→ To do
Once the line containing "SHETLAND’s only cat" is found, copy that line and all remaining lines of the records exactly, including the last one, and add nothing.
<<<<
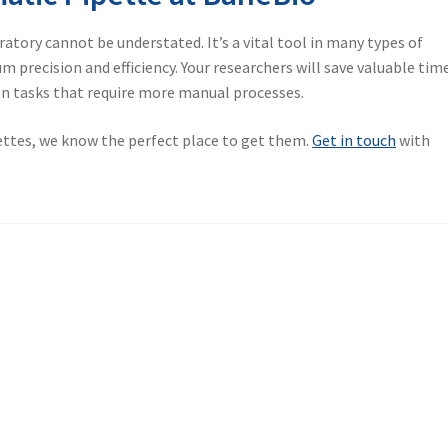
ratory cannot be understated. It’s a vital tool in many types of
 precision and efficiency. Your researchers will save valuable tim
on tasks that require more manual processes.
pettes, we know the perfect place to get them.
Get in touch
with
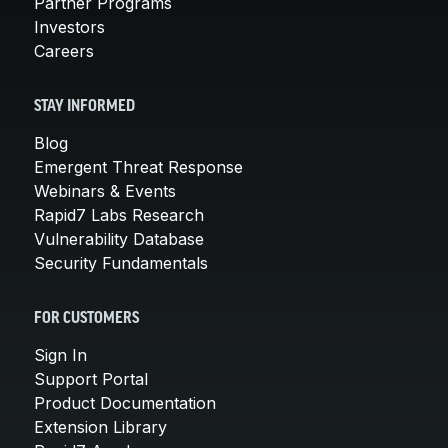
Partner Programs
Investors
Careers
STAY INFORMED
Blog
Emergent Threat Response
Webinars & Events
Rapid7 Labs Research
Vulnerability Database
Security Fundamentals
FOR CUSTOMERS
Sign In
Support Portal
Product Documentation
Extension Library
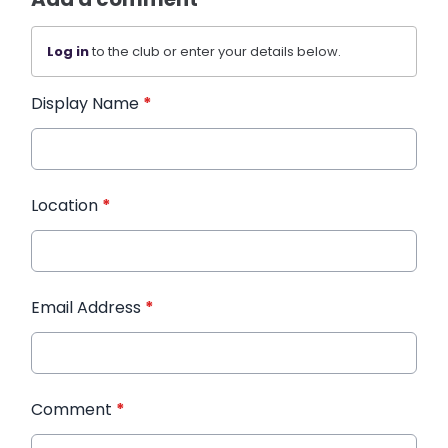
Log in
to the club or enter your details below.
Display Name
*
Location
*
Email Address
*
Comment
*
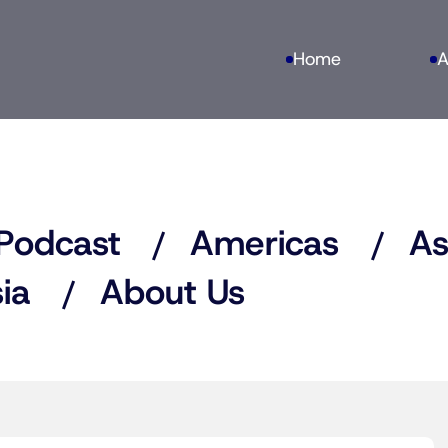
Home
A
Podcast
Americas
As
ia
About Us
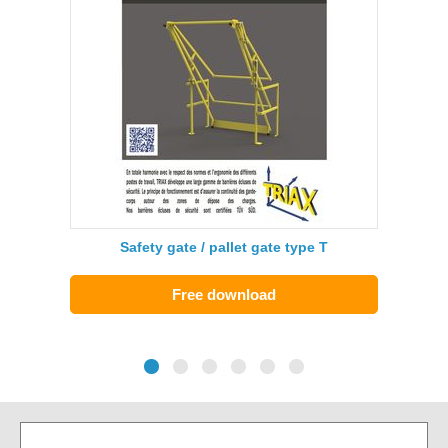
Safety gate / pallet gate type T
Free download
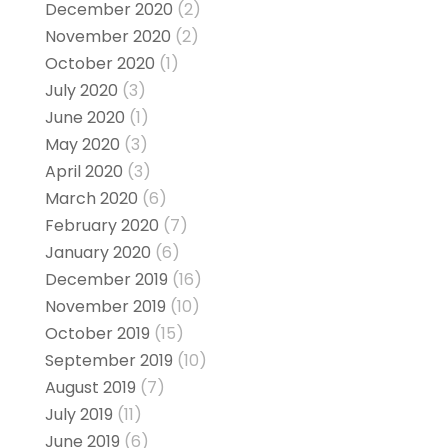
December 2020
(2)
November 2020
(2)
October 2020
(1)
July 2020
(3)
June 2020
(1)
May 2020
(3)
April 2020
(3)
March 2020
(6)
February 2020
(7)
January 2020
(6)
December 2019
(16)
November 2019
(10)
October 2019
(15)
September 2019
(10)
August 2019
(7)
July 2019
(11)
June 2019
(6)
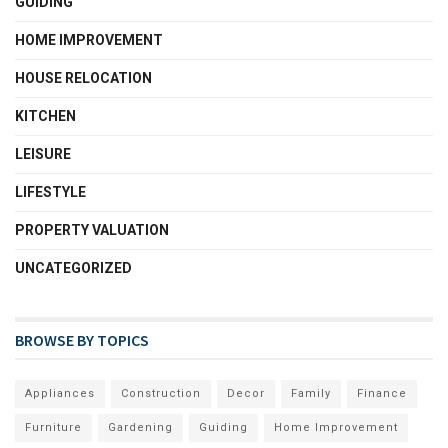
GUIDING
HOME IMPROVEMENT
HOUSE RELOCATION
KITCHEN
LEISURE
LIFESTYLE
PROPERTY VALUATION
UNCATEGORIZED
BROWSE BY TOPICS
Appliances
Construction
Decor
Family
Finance
Furniture
Gardening
Guiding
Home Improvement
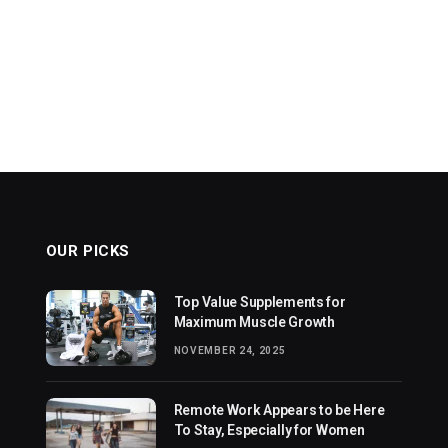
OUR PICKS
Top Value Supplements for
Maximum Muscle Growth
NOVEMBER 24, 2025
Remote Work Appears to be Here
To Stay, Especially for Women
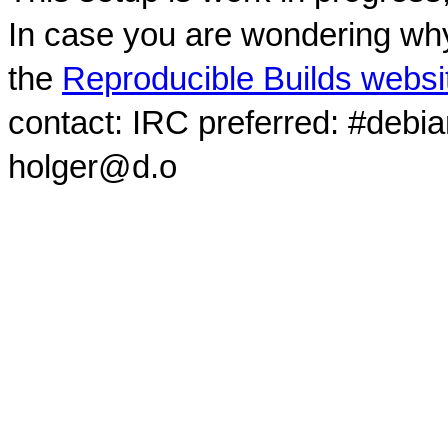
In case you are wondering why
the
Reproducible Builds websi
contact: IRC preferred: #debi
holger@d.o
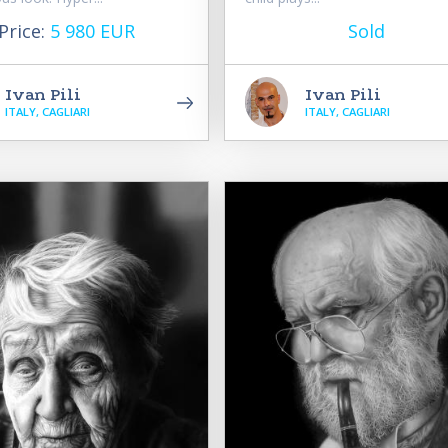
Price:
5 980 EUR
Sold
Ivan Pili
Ivan Pili
ITALY, CAGLIARI
ITALY, CAGLIARI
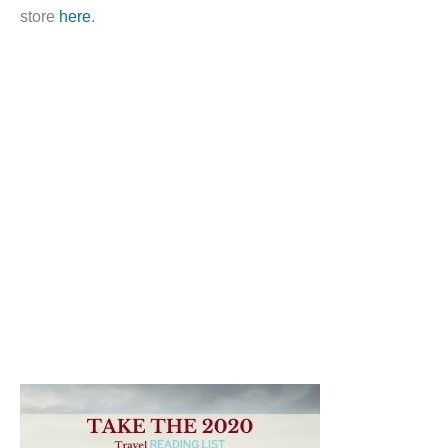
store
here
.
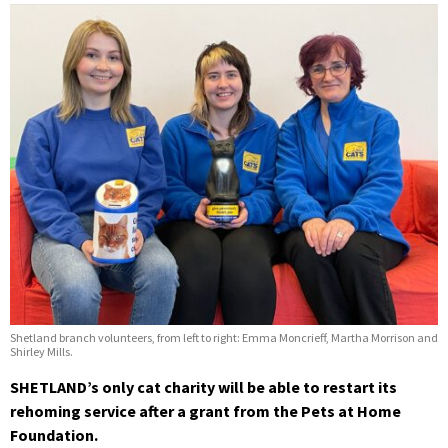
Shetland branch volunteers, from left to right: Emma Moncrieff, Martha Morrison and
Shirley Mills.
SHETLAND’s only cat charity will be able to restart its
rehoming service after a grant from the Pets at Home
Foundation.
>>>>
→ Task solution
SHETLAND’s only cat charity will be able to restart its
rehoming service after a grant from the Pets at Home
Foundation.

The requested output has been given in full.